Collected data ->
------------------------------------------------

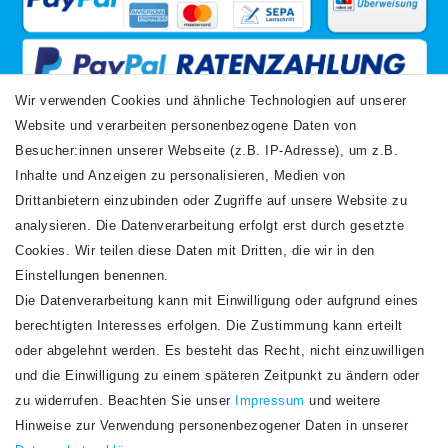
Wir verwenden Cookies und ähnliche Technologien auf unserer
Website und verarbeiten personenbezogene Daten von
VERSANDARTEN
Besucher:innen unserer Webseite (z.B. IP-Adresse), um z.B.
Inhalte und Anzeigen zu personalisieren, Medien von
Drittanbietern einzubinden oder Zugriffe auf unsere Website zu
analysieren. Die Datenverarbeitung erfolgt erst durch gesetzte
Cookies. Wir teilen diese Daten mit Dritten, die wir in den
Einstellungen benennen.
Die Datenverarbeitung kann mit Einwilligung oder aufgrund eines
Newsletter
berechtigten Interesses erfolgen. Die Zustimmung kann erteilt
Newsletter
E-MAIL **
oder abgelehnt werden. Es besteht das Recht, nicht einzuwilligen
Honig
und die Einwilligung zu einem späteren Zeitpunkt zu ändern oder
Hiermit bestätige ich, dass ich die
Daten­schutz­erklärung
gelesen habe. Meine
zu widerrufen. Beachten Sie unser
Impressum
und weitere
Einwilligung kann ich jederzeit widerrufen.**
Hinweise zur Verwendung personenbezogener Daten in unserer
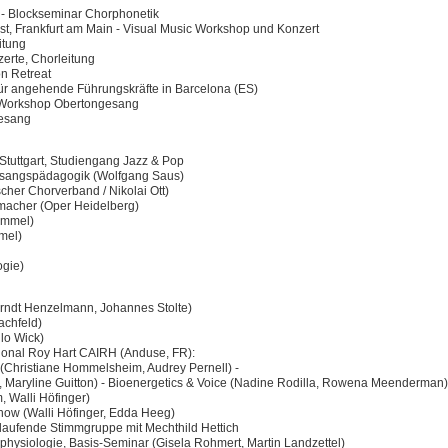
 - Blockseminar Chorphonetik
st, Frankfurt am Main - Visual Music Workshop und Konzert
itung
erte, Chorleitung
ton Retreat
für angehende Führungskräfte in Barcelona (ES)
- Workshop Obertongesang
gesang
Stuttgart, Studiengang Jazz & Pop
esangspädagogik (Wolfgang Saus)
cher Chorverband / Nikolai Ott)
macher (Oper Heidelberg)
Rummel)
mmel)
gie)
. Arndt Henzelmann, Johannes Stolte)
achfeld)
llo Wick)
ational Roy Hart CAIRH (Anduse, FR):
 (Christiane Hommelsheim, Audrey Pernell) -
aryline Guitton) - Bioenergetics & Voice (Nadine Rodilla, Rowena Meenderman)
 Walli Höfinger)
enow (Walli Höfinger, Edda Heeg)
rtlaufende Stimmgruppe mit Mechthild Hettich
mphysiologie, Basis-Seminar (Gisela Rohmert, Martin Landzettel)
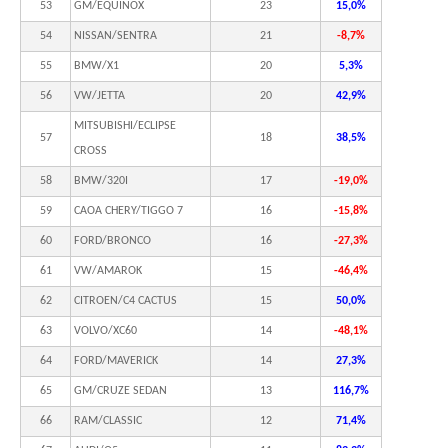
53
GM/EQUINOX
23
15,0%
54
NISSAN/SENTRA
21
-8,7%
55
BMW/X1
20
5,3%
56
VW/JETTA
20
42,9%
MITSUBISHI/ECLIPSE
57
18
38,5%
CROSS
58
BMW/320I
17
-19,0%
59
CAOA CHERY/TIGGO 7
16
-15,8%
60
FORD/BRONCO
16
-27,3%
61
VW/AMAROK
15
-46,4%
62
CITROEN/C4 CACTUS
15
50,0%
63
VOLVO/XC60
14
-48,1%
64
FORD/MAVERICK
14
27,3%
65
GM/CRUZE SEDAN
13
116,7%
66
RAM/CLASSIC
12
71,4%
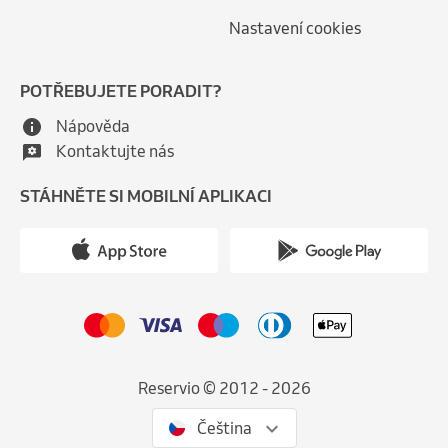
Nastavení cookies
POTŘEBUJETE PORADIT?
Nápověda
Kontaktujte nás
STÁHNĚTE SI MOBILNÍ APLIKACI
Reservio © 2012 - 2026
Čeština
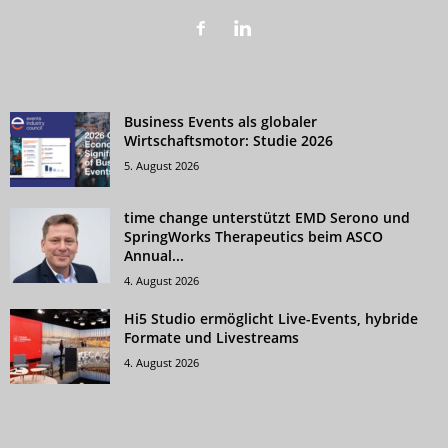
Business Events als globaler
Wirtschaftsmotor: Studie 2026
5. August 2026
time change unterstützt EMD Serono und
SpringWorks Therapeutics beim ASCO
Annual...
4. August 2026
Hi5 Studio ermöglicht Live-Events, hybride
Formate und Livestreams
4. August 2026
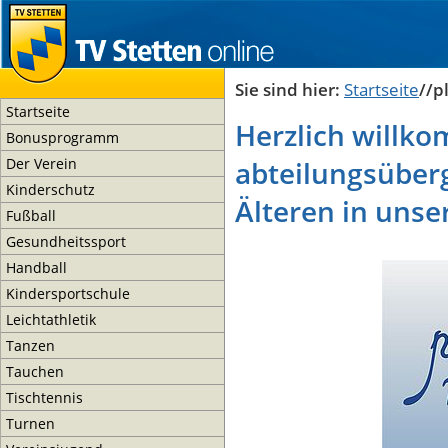
Sie sind hier:
Startseite
//p
Startseite
Herzlich willk
Bonusprogramm
Der Verein
abteilungsüberg
Kinderschutz
Älteren in unse
Fußball
Gesundheitssport
Handball
Kindersportschule
Leichtathletik
Tanzen
Tauchen
Tischtennis
Turnen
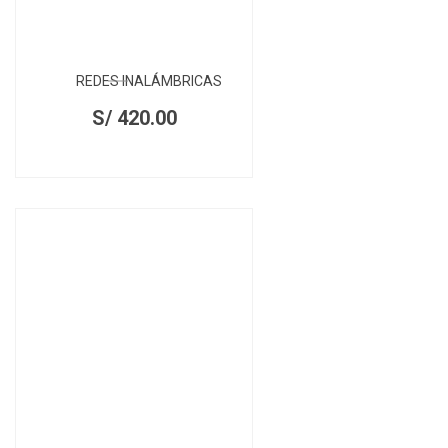
REDES INALÁMBRICAS
S/
420.00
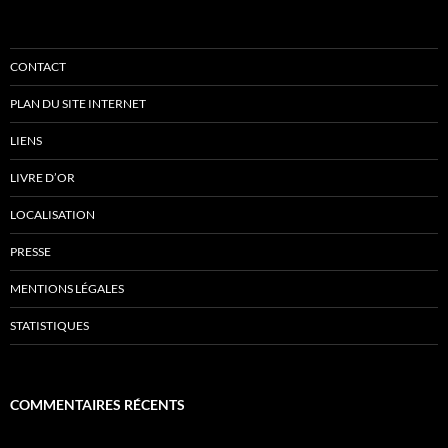
CONTACT
PLAN DU SITE INTERNET
LIENS
LIVRE D’OR
LOCALISATION
PRESSE
MENTIONS LÉGALES
STATISTIQUES
COMMENTAIRES RÉCENTS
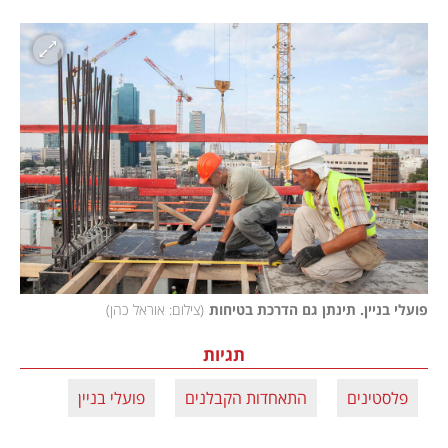
פועלי בניין. תינתן גם הדרכת בטיחות
(
צילום: אוראל כהן
)
תגיות
פלסטינים
התאחדות הקבלנים
פועלי בניין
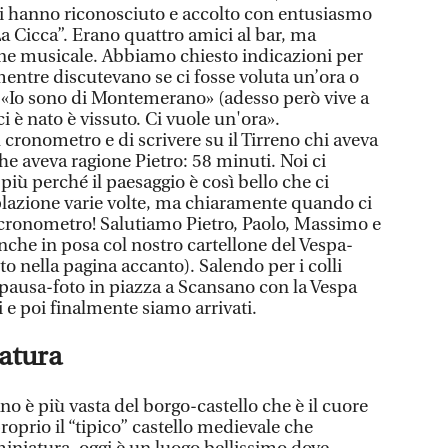
i hanno riconosciuto e accolto con entusiasmo
La Cicca”. Erano quattro amici al bar, ma
one musicale. Abbiamo chiesto indicazioni per
entre discutevano se ci fosse voluta un’ora o
: «Io sono di Montemerano» (adesso però vive a
i è nato è vissuto. Ci vuole un'ora».
cronometro e di scrivere su il Tirreno chi aveva
e aveva ragione Pietro: 58 minuti. Noi ci
iù perché il paesaggio è così bello che ci
lazione varie volte, ma chiaramente quando ci
 cronometro! Salutiamo Pietro, Paolo, Massimo e
nche in posa col nostro cartellone del Vespa-
oto nella pagina accanto). Salendo per i colli
pausa-foto in piazza a Scansano con la Vespa
i e poi finalmente siamo arrivati.
iatura
o è più vasta del borgo-castello che è il cuore
proprio il “tipico” castello medievale che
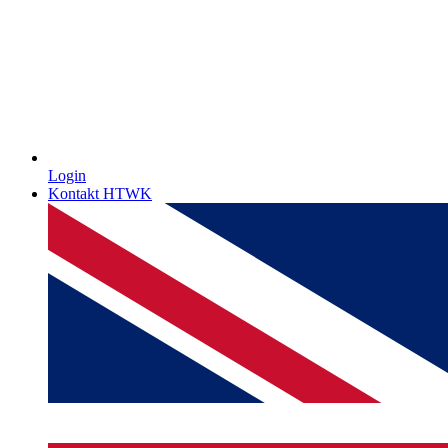
Login
Kontakt HTWK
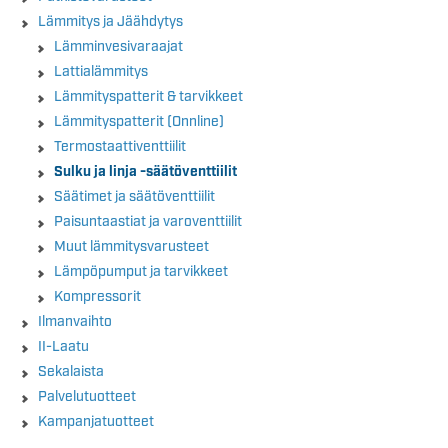
Lämmitys ja Jäähdytys
Lämminvesivaraajat
Lattialämmitys
Lämmityspatterit & tarvikkeet
Lämmityspatterit (Onnline)
Termostaattiventtiilit
Sulku ja linja -säätöventtiilit
Säätimet ja säätöventtiilit
Paisuntaastiat ja varoventtiilit
Muut lämmitysvarusteet
Lämpöpumput ja tarvikkeet
Kompressorit
Ilmanvaihto
II-Laatu
Sekalaista
Palvelutuotteet
Kampanjatuotteet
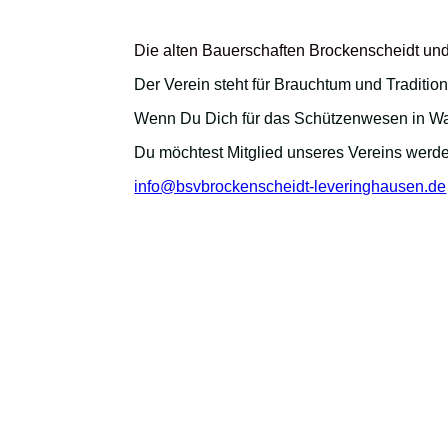
Die alten Bauerschaften
Brockenscheidt
un
Der Verein steht für Brauchtum und Tradition
Wenn Du Dich für das Schützenwesen in Waltr
Du möchtest Mitglied unseres Vereins werd
info@bsvbrockenscheidt-leveringhausen.de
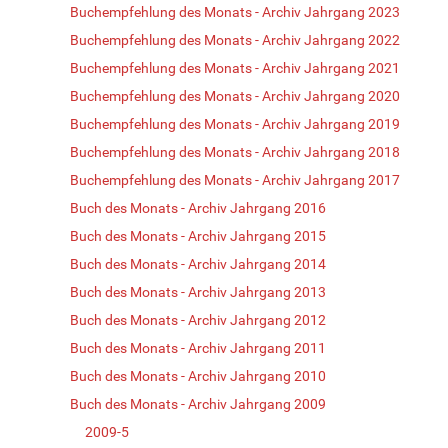
Buchempfehlung des Monats - Archiv Jahrgang 2023
Buchempfehlung des Monats - Archiv Jahrgang 2022
Buchempfehlung des Monats - Archiv Jahrgang 2021
Buchempfehlung des Monats - Archiv Jahrgang 2020
Buchempfehlung des Monats - Archiv Jahrgang 2019
Buchempfehlung des Monats - Archiv Jahrgang 2018
Buchempfehlung des Monats - Archiv Jahrgang 2017
Buch des Monats - Archiv Jahrgang 2016
Buch des Monats - Archiv Jahrgang 2015
Buch des Monats - Archiv Jahrgang 2014
Buch des Monats - Archiv Jahrgang 2013
Buch des Monats - Archiv Jahrgang 2012
Buch des Monats - Archiv Jahrgang 2011
Buch des Monats - Archiv Jahrgang 2010
Buch des Monats - Archiv Jahrgang 2009
2009-5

------------------------------------------------

What you have to do -> Reproduce exactly the lines of the data above that run from the line with "STATISTIQUES" down to the line with "Sulku ja linja -säätöventtiilit", both ends included. Pictures do not belong in the copy.

Task output ->
STATISTIQUES
COMMENTAIRES RÉCENTS
פועלי בניין. תינתן גם הדרכת בטיחות
(
צילום: אוראל כהן
)
תגיות
פלסטינים
התאחדות הקבלנים
פועלי בניין
i hanno riconosciuto e accolto con entusiasmo
La Cicca”. Erano quattro amici al bar, ma
one musicale. Abbiamo chiesto indicazioni per
entre discutevano se ci fosse voluta un’ora o
: «Io sono di Montemerano» (adesso però vive a
i è nato è vissuto. Ci vuole un'ora».
cronometro e di scrivere su il Tirreno chi aveva
e aveva ragione Pietro: 58 minuti. Noi ci
iù perché il paesaggio è così bello che ci
lazione varie volte, ma chiaramente quando ci
 cronometro! Salutiamo Pietro, Paolo, Massimo e
nche in posa col nostro cartellone del Vespa-
oto nella pagina accanto). Salendo per i colli
pausa-foto in piazza a Scansano con la Vespa
i e poi finalmente siamo arrivati.
iatura
o è più vasta del borgo-castello che è il cuore
proprio il “tipico” castello medievale che
Login
Kontakt HTWK
Lämmitys ja Jäähdytys
Lämminvesivaraajat
Lattialämmitys
Lämmityspatterit & tarvikkeet
Lämmityspatterit (Onnline)
Termostaattiventtiilit
Sulku ja linja -säätöventtiilit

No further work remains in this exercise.